WHAT YOU NEED TO DO:
Find every line below with the word "الوميتال" in it, and copy each one.

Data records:
- - - - -
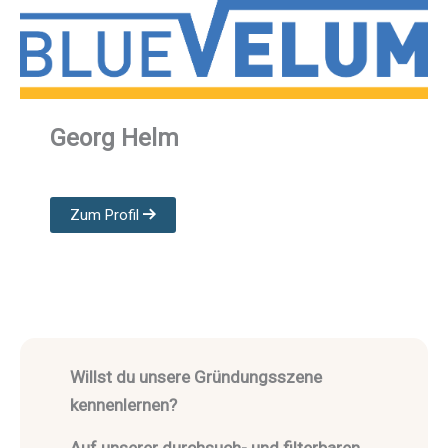
Georg Helm
Zum Profil
Willst du unsere Gründungsszene
kennenlernen?
Auf unserer durchsuch- und filterbaren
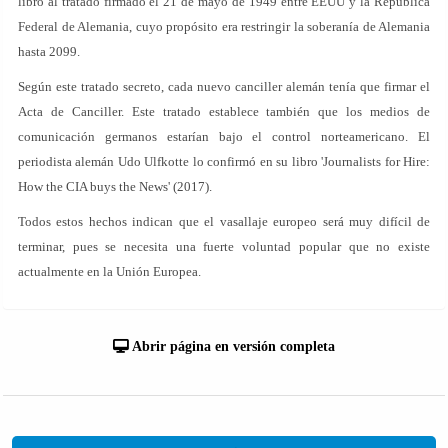
libro al tratado firmado el 21 de mayo de 1949 entre EEUU y la República
Federal de Alemania, cuyo propósito era restringir la soberanía de Alemania
hasta 2099.
Según este tratado secreto, cada nuevo canciller alemán tenía que firmar el
Acta de Canciller. Este tratado establece también que los medios de
comunicación germanos estarían bajo el control norteamericano. El
periodista alemán Udo Ulfkotte lo confirmó en su libro 'Journalists for Hire:
How the CIA buys the News' (2017).
Todos estos hechos indican que el vasallaje europeo será muy difícil de
terminar, pues se necesita una fuerte voluntad popular que no existe
actualmente en la Unión Europea.
Abrir página en versión completa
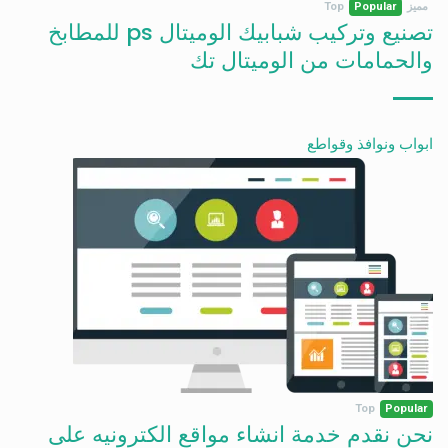
مميز
Popular
Top
تصنيع وتركيب شبابيك الوميتال ps للمطابخ
والحمامات من الوميتال تك
ابواب ونوافذ وقواطع
Top
Popular
نحن نقدم خدمة انشاء مواقع الكترونيه على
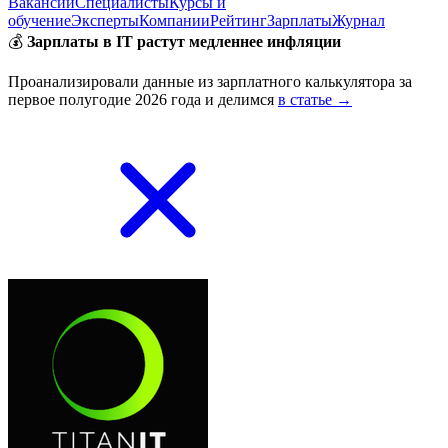
Вакансии
Специалисты
Курсы и
обучение
Эксперты
Компании
Рейтинг
Зарплаты
Журнал
💰
Зарплаты в IT растут медленнее инфляции
Проанализировали данные из зарплатного калькулятора за
первое полугодие 2026 года и делимся
в статье →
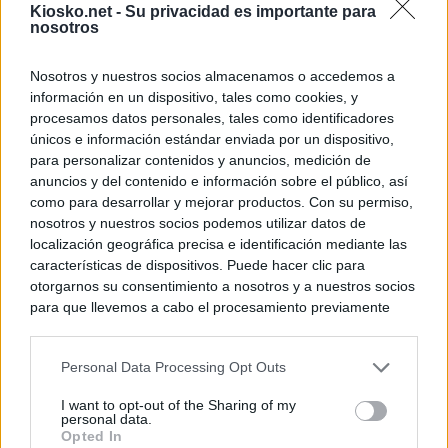
Kiosko.net -
Su privacidad es importante para
nosotros
Nosotros y nuestros socios almacenamos o accedemos a
información en un dispositivo, tales como cookies, y
procesamos datos personales, tales como identificadores
únicos e información estándar enviada por un dispositivo,
para personalizar contenidos y anuncios, medición de
anuncios y del contenido e información sobre el público, así
como para desarrollar y mejorar productos. Con su permiso,
nosotros y nuestros socios podemos utilizar datos de
localización geográfica precisa e identificación mediante las
características de dispositivos. Puede hacer clic para
otorgarnos su consentimiento a nosotros y a nuestros socios
para que llevemos a cabo el procesamiento previamente
descrito. De forma alternativa, puede acceder a información
más detallada y cambiar sus preferencias antes de otorgar o
Personal Data Processing Opt Outs
negar su consentimiento. Tenga en cuenta que algún
procesamiento de sus datos personales puede no requerir
I want to opt-out of the Sharing of my
de su consentimiento, pero usted tiene el derecho de
personal data.
rechazar tal procesamiento. Sus preferencias se aplicarán
Opted In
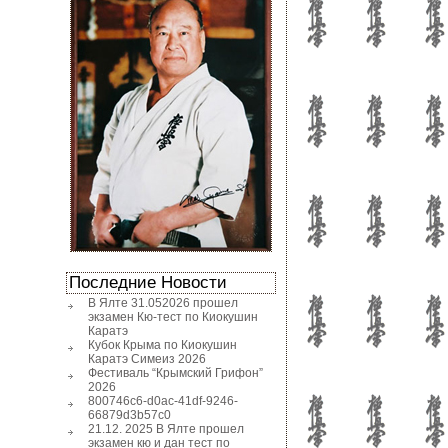
Последние Новости
В Ялте 31.052026 прошел
экзамен Кю-тест по Киокушин
Каратэ
Кубок Крыма по Киокушин
Каратэ Симеиз 2026
Фестиваль “Крымский Грифон”
2026
800746c6-d0ac-41df-9246-
66879d3b57c0
21.12. 2025 В Ялте прошел
экзамен кю и дан тест по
- - - - -
RESPONSE AREA:
تصنيع وتركيب شبابيك الوميتال ps للمطابخ
والحمامات من الوميتال تك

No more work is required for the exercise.